Hoewel spreekwoorden een beetje op hun retour zijn, gebruiken we dagelijks volop uitdrukkingen. En we leren ze niet alleen als we jong zijn, maar ook nog op latere leeftijd. Dat zijn de eerste bevindingen uit het publieksonderzoek naar uitdrukkingen van het Weekend van de Wetenschap 2019.

26 september 2021

Twee jaar geleden lanceerden de Groningse taalwetenschappers Jacolien van Rij en Simone Sprenger hun publieksonderzoek naar uitdrukkingen tijdens het Weekend van de Wetenschap. We bespraken toen wat er al bekend was over uitdrukkingen en vooral welke onbeantwoorde vragen er nog lagen, zoals op welke manier we uitdrukkingen leren – heel anders dan woorden – en hoe groot de onderlinge verschillen zijn tussen Nederlanders als het gaat om kennis van spreekwoorden en gezegdes.

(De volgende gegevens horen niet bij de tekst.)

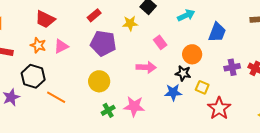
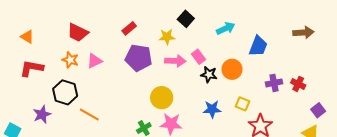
pink arrow: (146, 67) -> (175, 61), moved
black star: (183, 73) -> (209, 75), moved
yellow circle: (99, 81) -> (162, 98), moved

Jacolien van Rij en Simone Sprenger doen onderzoek naar uitdrukkingen.

Weekend van de Wetenschap

Inmiddels kunnen Van Rij en Sprenger daar veel meer over vertellen, hoewel het onderzoek nog niet helemaal is afgesloten. Het publieksonderzoek leverde veel nieuwe data op: in totaal vulden 12.941 mensen, vooral Nederlanders en Vlamingen, de online enquête in. De onderzoekers bekeken de data van mensen met (Belgisch-)Nederlands, Fries of een Nederlands dialect als moedertaal. In een vervolgonderzoek hopen ze ook nog Nederlandse emigranten te bereiken.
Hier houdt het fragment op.